AAC however, only works in the app it comes with, and only on one player ATM, and if you've ever used the iTunes for windows, it is definatly a 1.0 product as 1/2 of my machines can't get past 2 songs on it before it starts stuttering and whatnot.

winsupersite.com is also reporting that HP will have WMA support by mid-year, a very smart decision IMO... so all my rant could be for none
Reply #4 Top
Well, I guess HP will lose the same customers Apple did when excluding WMA support. Creative Jukebox Nomad Zen Xtra all the way!
Reply #5 Top
I have to agree with Sonicbum, here. While Frogboy is only quoting the NeoWin article, and therefore may not be exhibiting the bias himself, the article is full of the same old tired anti-MS sentiment that's been floating around the net for years.

Sometimes it has its place, but here's one area where Microsoft has done it right--for themselves, the industry, and the consumer. WMA is a much superior and more widely-adopted format that the specific, proprietary version of AAC that Apple uses. HP is making a huge mistake by gambling on iMusic and an AAC-only HP-branded iPod.

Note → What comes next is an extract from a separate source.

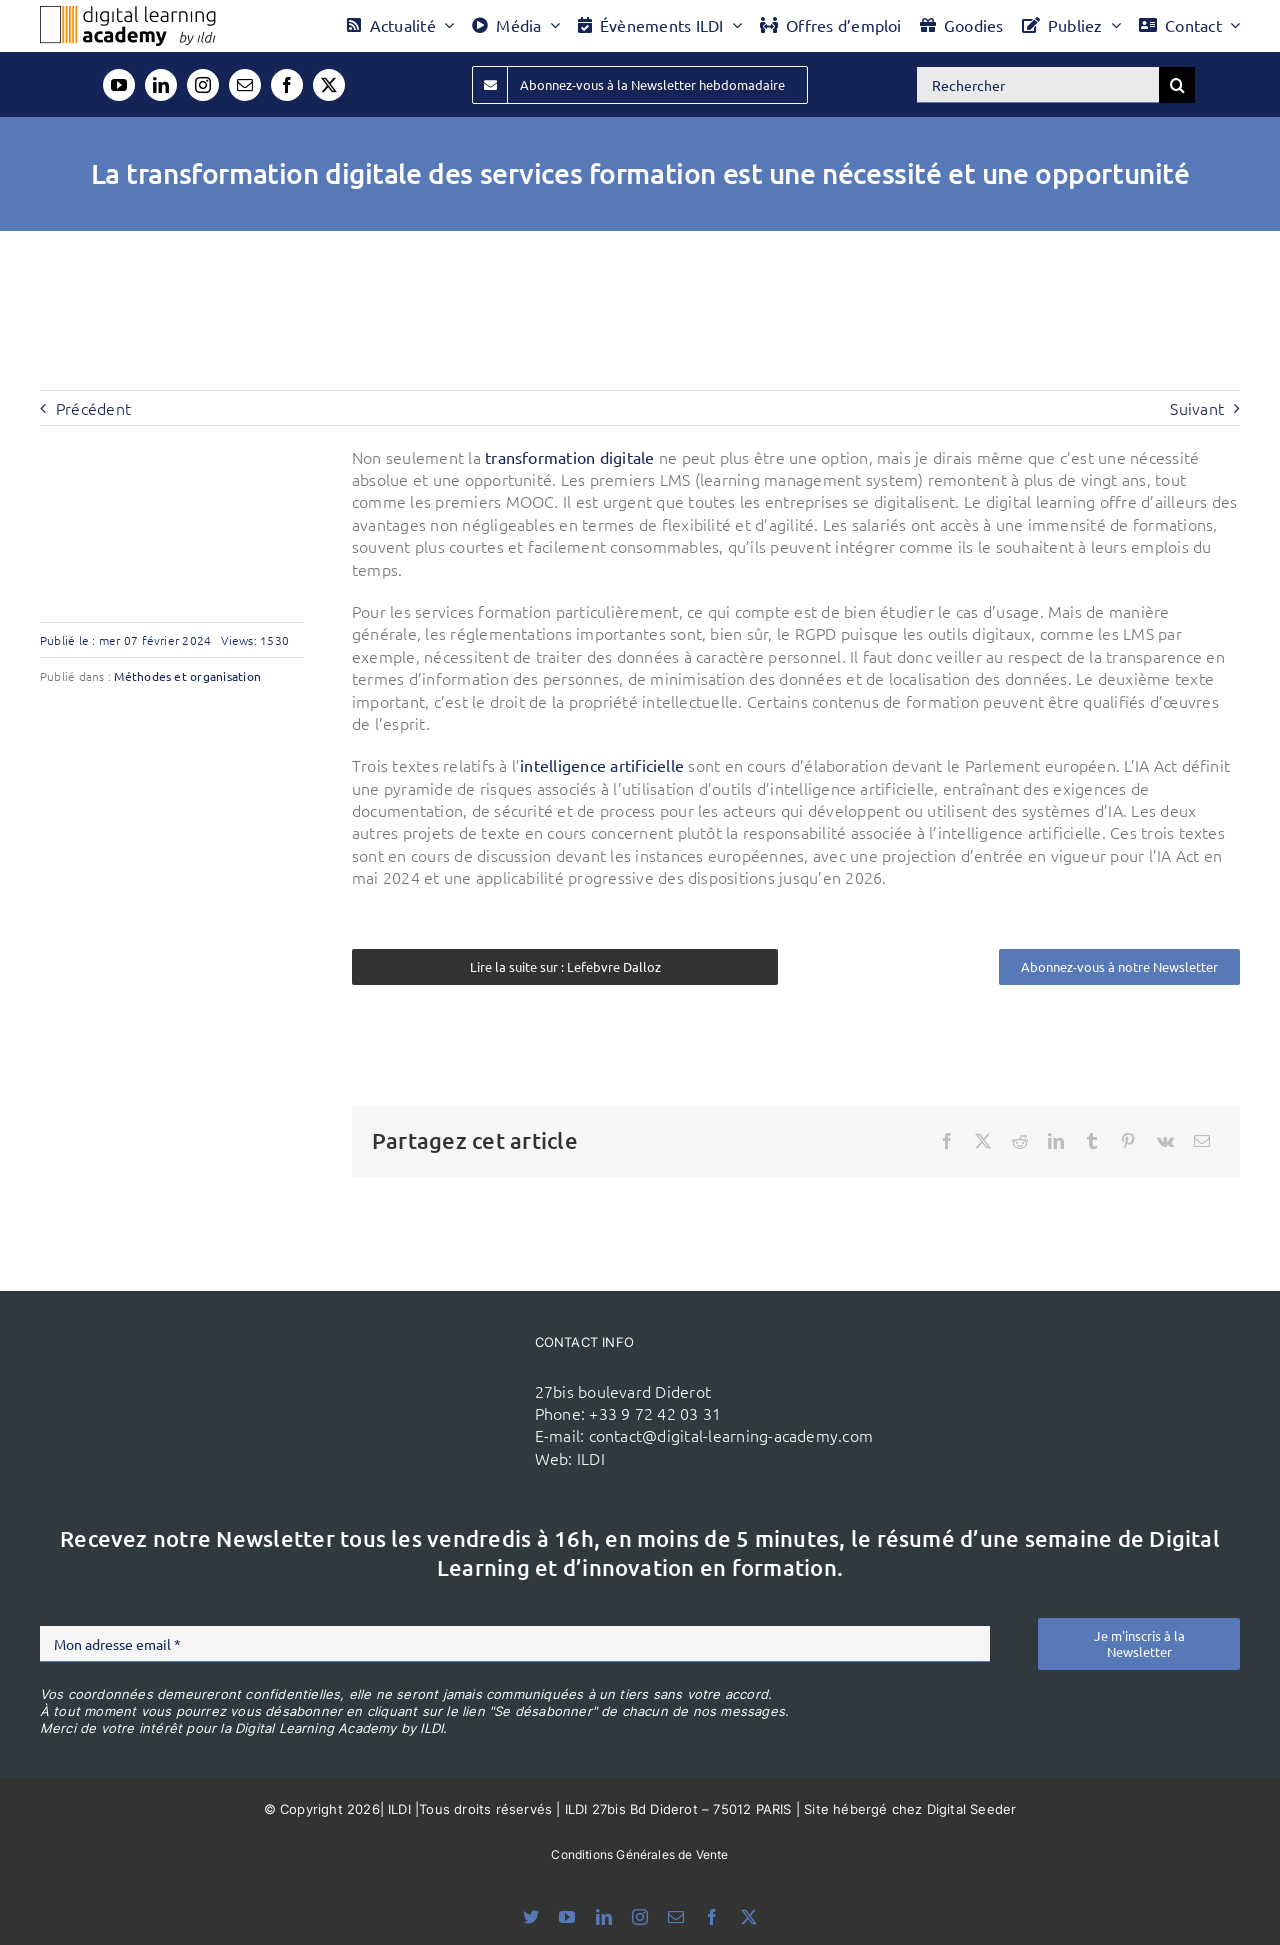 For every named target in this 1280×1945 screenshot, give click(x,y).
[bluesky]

Eventual adoption of WMA on iPods is unavoidable, as even diehard Mac activists will at some point have to concede that it kicks the crap out of Apple's version of AAC any day of the week, and twice on Sundays.
Reply #6 Top
Uhh...misterME...no.

every audiophile knows the AAC sounds much better than WMA...the only thing that WMA has that AAC doesn't is hundreds of millions of PeeCee users leashed to it. I don't think Apple will EVER adopt WMA..the point of iTunes and iPod for the PC is to get more windoze users to switch to teh mac, and realize how much better it is. Apple is a computer maker, that's the bottom line, and in the end, that's what it all boils down to.
Reply #7 Top
Oh yea, almost forgot, AAC is only used with the ITMS. They don't call it an AAC player...it's called an MP3 player...ya know, MP3? The audio standard? iPod also plays WAVs and AIFF files, along with mp3s and AACs
Reply #8 Top
I won't dispute the merits of Mac over PC (fact is, I agree that it's better in a lot of areas), or of AAC over WMA. But note that I said "the specific, proprietary version of AAC that Apple uses," and not AAC in general. Would it hurt you to read before you start slinging your petty little paranoid sarcasms my way?

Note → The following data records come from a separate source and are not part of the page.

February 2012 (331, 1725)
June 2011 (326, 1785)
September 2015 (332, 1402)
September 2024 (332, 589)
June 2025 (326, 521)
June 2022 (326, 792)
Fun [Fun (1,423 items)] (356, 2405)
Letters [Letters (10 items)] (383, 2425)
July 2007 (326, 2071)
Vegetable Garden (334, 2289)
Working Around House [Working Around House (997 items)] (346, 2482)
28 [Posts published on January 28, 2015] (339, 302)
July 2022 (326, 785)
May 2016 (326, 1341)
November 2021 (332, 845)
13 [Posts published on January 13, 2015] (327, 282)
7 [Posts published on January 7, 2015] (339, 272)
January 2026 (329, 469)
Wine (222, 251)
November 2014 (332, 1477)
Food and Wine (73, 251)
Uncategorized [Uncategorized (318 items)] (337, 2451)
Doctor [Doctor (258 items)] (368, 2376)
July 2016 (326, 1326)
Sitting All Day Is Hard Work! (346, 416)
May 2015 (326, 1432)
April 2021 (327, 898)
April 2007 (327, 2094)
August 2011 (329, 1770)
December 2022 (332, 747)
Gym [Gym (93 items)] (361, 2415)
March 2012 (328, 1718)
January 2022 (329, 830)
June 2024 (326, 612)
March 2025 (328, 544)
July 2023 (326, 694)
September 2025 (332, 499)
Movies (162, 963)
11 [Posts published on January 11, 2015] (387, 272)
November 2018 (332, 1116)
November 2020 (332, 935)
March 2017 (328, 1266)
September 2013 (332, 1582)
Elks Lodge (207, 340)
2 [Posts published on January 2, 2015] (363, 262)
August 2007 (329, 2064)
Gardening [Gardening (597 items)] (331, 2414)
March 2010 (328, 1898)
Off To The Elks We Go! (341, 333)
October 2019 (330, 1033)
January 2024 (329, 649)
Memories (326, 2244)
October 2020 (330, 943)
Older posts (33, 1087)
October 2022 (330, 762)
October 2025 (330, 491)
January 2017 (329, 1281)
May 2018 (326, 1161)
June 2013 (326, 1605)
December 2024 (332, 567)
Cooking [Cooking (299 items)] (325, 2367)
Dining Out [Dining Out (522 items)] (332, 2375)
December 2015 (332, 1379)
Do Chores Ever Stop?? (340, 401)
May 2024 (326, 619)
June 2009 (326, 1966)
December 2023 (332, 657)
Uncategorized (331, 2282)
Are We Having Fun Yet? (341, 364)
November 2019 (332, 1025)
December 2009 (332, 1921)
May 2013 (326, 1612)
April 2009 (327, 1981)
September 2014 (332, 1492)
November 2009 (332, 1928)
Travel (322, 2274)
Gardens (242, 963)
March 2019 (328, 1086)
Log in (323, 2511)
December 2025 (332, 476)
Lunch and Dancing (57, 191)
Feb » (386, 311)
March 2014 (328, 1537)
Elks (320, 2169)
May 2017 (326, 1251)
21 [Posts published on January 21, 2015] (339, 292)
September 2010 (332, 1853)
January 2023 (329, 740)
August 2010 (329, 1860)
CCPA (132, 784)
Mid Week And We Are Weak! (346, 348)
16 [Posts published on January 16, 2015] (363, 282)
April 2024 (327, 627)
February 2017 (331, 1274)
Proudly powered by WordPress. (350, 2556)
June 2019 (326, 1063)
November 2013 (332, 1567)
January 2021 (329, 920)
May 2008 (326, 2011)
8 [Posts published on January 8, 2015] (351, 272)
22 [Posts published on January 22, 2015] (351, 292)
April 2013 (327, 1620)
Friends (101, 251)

Either way, I don't really care. I have no intention of buying an HP iPod any more than I would the costly and restrictive Apple iPod (especially since the HP one will be just as costly and restrictive). I'll stick with Rhapsody and Nomad until I upgrade to one of the neat little personal A/V devices that will sweep the market this or early next year.

I just find it odd that HP would make the collossal mistake of aligning themselves with a company that has shown again and again that even when they get it right, they fail (or at least don't ever really succeed).
Reply #9 Top
hahaha misterME you have to be kidding me..

ever hear of a little thing called the iMac...A.K.A. the best seling and fastest selling computer ever made? And the iPod? The number one MP3 player in the world? and iTunes music store, number one as well? and oh yea...Apple's video software being industry standard?

maybe YOU should read a litle more carefully when you send me your IGNORANT little comments
Reply #10 Top
WMA is metallic sounding. to get rid of that you got to do at least 128k and that size you might as well do mp3. Heck, why not go AAC where it will at least sound like a 192k mp3 then at that rate?

As for only one player only playing AAC, its not true. Theres been a winamp plugin for months, and Realplayer 10 does it too all without stripping the copy protection. Its not that hard for others to support it. Much better then the crap you have to sometimes go through with lisences on WMA. Only thing I can say that WMA excels at is at lossless, which no portable supports anyways.